Structural Changes in the Surface of AK5M2 Alloy under the Influence of an Intense Pulsed Electron Beam

Abstract

The surface of AK5M2 (Al–Si) alloy is treated with an intense pulsed electron beam in various modes (accelerated electron energy of 17 keV, electron-beam energy density of 10, 20, 30, 40 and 50 J/cm2, pulse duration of 50 and 200 μs, the number of pulses 3, and the pulse repetition rate 0.3 s–1). Microhardness analysis is performed, and the elemental and phase composition and state of the defect substructure of the surface layer are studied by scanning electron microscopy and X-ray phase analysis.
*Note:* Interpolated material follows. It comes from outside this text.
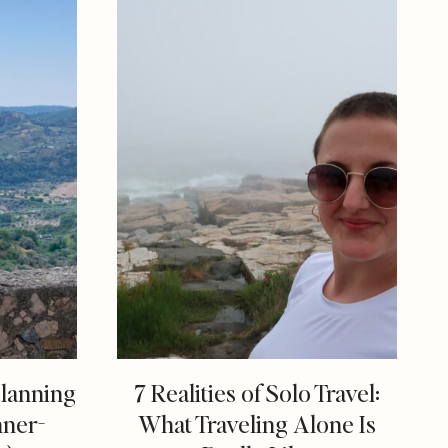
Planning
7 Realities of Solo Travel:
nner-
What Traveling Alone Is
It is shown that the increase in microhardness of the Al-Si alloy is due to the formation of a submicrometer-sized structure of high-speed cellular crystallization, the enrichment of an aluminum-based solid solution with alloying and impurity elements, and the reprecipitation of nanoscale particles of strengthening phases. It is suggested that the higher values of the microhardness found in the alloy irradiated at 50 J/cm2 and 50 μs compared with the alloy irradiated at 50 J/cm2 and 200 μs are due to the process of tempering the material, which have a greater development with a longer duration of exposure to beam electrons per pulse.